I listened to a playlist with Tiwa Savage, Rema, Chronixx, Burna Boy and Wizkid on it. I listen to everything. People think I’m just this encyclopedia of jazz music, but I listen to so much. It puts me in such a great place. I can get lost in it. I also am big into Malian music. I love Tinariwen. I love Oumou Sangaré. And all these great island artists, like Rihanna.

I went to my music director’s studio, Music Evolutions, in Sherman Oaks, for two virtual performances. There was one for the Apollo. Then there was a corporate gig. I would always tell my audience, this performance does not work without my contribution and your contribution. So it’s kind of rough when you’re just looking down the barrel of the camera. I just try to remember that they’re there, and that it does matter.

At home, I met with the creative director Myriam Santos to look for visual inspiration for the music video for “Tigress & Tweed” — the Black Panther Party, the Black Liberation Party. Then I watched “All American” with my cousin. It’s a soap opera, high school-type drama. Obviously my 18-year-old cousin is very much into it.

I was on the treadmill, listening to “Spiritual Authority” by Watchman Nee. It’s an amazing book. Anything written by human hands you have to take with a grain of salt, but I love the premise of spiritual authority as a place of servanthood and of humility. It’s been feeding me really heavily in this season.

I have A.D.D. When I’m reading or listening for too long, my mind will stop absorbing the information. So, I jump between books. I moved over to “Assata,” the autobiography of Assata Shakur, with a foreword Angela Davis. It’s revelatory, she was a brilliant woman, and what she had to endure from the police and the overarching white society of the time was unbearable. I think it’s important to know those things. So, we can say, “OK, here’s the truth. Now we know how to move forward.”

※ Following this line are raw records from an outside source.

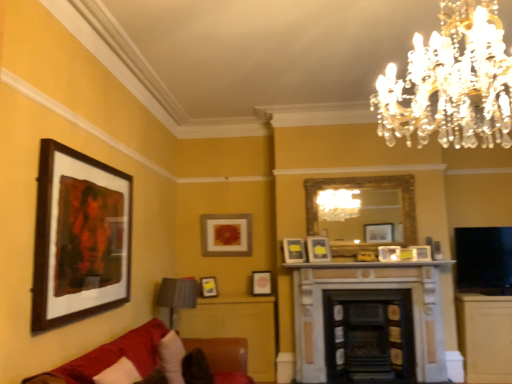 Question: Is matte white picture frame at center, placed as the 5th picture frame when sorted from left to right, further to the viewer compared to matte yellow picture frame at center, which is counted as the seventh picture frame, starting from the right?

Choices:
 (A) no
 (B) yes

Answer: (A)

Question: Can you confirm if matte white picture frame at center, marked as the 4th picture frame in a right-to-left arrangement, is wider than matte yellow picture frame at center, placed as the 2th picture frame when sorted from left to right?

Choices:
 (A) no
 (B) yes

Answer: (A)

Question: Does matte white picture frame at center, which appears as the fourth picture frame when viewed from the back, have a lesser width compared to matte yellow picture frame at center, which is counted as the seventh picture frame, starting from the right?

Choices:
 (A) yes
 (B) no

Answer: (A)

Question: From a real-world perspective, is matte white picture frame at center, marked as the 4th picture frame in a right-to-left arrangement, under matte yellow picture frame at center, which is counted as the 3th picture frame, starting from the back?

Choices:
 (A) yes
 (B) no

Answer: (B)

Question: Can you confirm if matte white picture frame at center, which appears as the fourth picture frame when viewed from the back, is positioned to the right of matte yellow picture frame at center, placed as the 2th picture frame when sorted from left to right?

Choices:
 (A) no
 (B) yes

Answer: (B)

Question: Considering the relative sizes of matte white picture frame at center, acting as the fifth picture frame starting from the front, and matte yellow picture frame at center, placed as the 2th picture frame when sorted from left to right, in the image provided, is matte white picture frame at center, acting as the fifth picture frame starting from the front, shorter than matte yellow picture frame at center, placed as the 2th picture frame when sorted from left to right,?

Choices:
 (A) yes
 (B) no

Answer: (B)

Question: Can you confirm if matte gold picture frame at center, which appears as the 8th picture frame when viewed from the front, is smaller than matte yellow picture frame at center, positioned as the sixth picture frame in back-to-front order?

Choices:
 (A) no
 (B) yes

Answer: (A)

Question: From a real-world perspective, is matte gold picture frame at center, which appears as the 8th picture frame when viewed from the front, physically above matte yellow picture frame at center, arranged as the third picture frame when viewed from the right?

Choices:
 (A) no
 (B) yes

Answer: (B)

Question: Is matte gold picture frame at center, which appears as the 8th picture frame when viewed from the front, at the left side of matte yellow picture frame at center, positioned as the sixth picture frame in back-to-front order?

Choices:
 (A) yes
 (B) no

Answer: (A)

Question: Can you confirm if matte gold picture frame at center, the third picture frame viewed from the left, is wider than matte yellow picture frame at center, arranged as the third picture frame when viewed from the right?

Choices:
 (A) yes
 (B) no

Answer: (A)

Question: From a real-world perspective, is matte gold picture frame at center, positioned as the sixth picture frame in right-to-left order, physically below matte yellow picture frame at center, positioned as the sixth picture frame in back-to-front order?

Choices:
 (A) yes
 (B) no

Answer: (B)

Question: Is matte gold picture frame at center, which appears as the 8th picture frame when viewed from the front, facing towards matte yellow picture frame at center, arranged as the third picture frame when viewed from the right?

Choices:
 (A) yes
 (B) no

Answer: (B)

Question: Can you confirm if velvet red couch at lower left is positioned to the left of matte gold picture frame at center, the third picture frame viewed from the left?

Choices:
 (A) yes
 (B) no

Answer: (A) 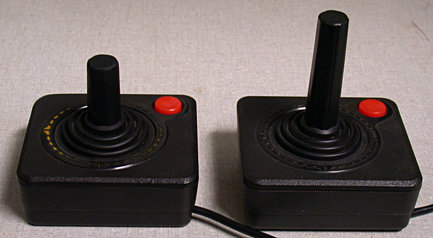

Off the treadmill, taking a second on my sofa, I read “Quadrivium.” It is the hardest read on the planet. It was actually suggested to me years ago, by Michael Tiemann, one of the early innovators of the internet. It’s a medieval curriculum of arithmetic, geometry, astronomy and music. Honestly, it literally takes me an hour to get through a sentence. I remember when I first opened the book, I had to Google the first three words. I was like, “How the hell do these words even make a sentence? All of them are too big!”